- **Work to complete**
Repeat the records exactly, so that each line matches the original.
============
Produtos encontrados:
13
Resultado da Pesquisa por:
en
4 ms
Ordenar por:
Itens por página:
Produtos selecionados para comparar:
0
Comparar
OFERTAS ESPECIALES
============
- **Worked solution**
Produtos encontrados:
13
Resultado da Pesquisa por:
en
4 ms
Ordenar por:
Itens por página:
Produtos selecionados para comparar:
0
Comparar
OFERTAS ESPECIALES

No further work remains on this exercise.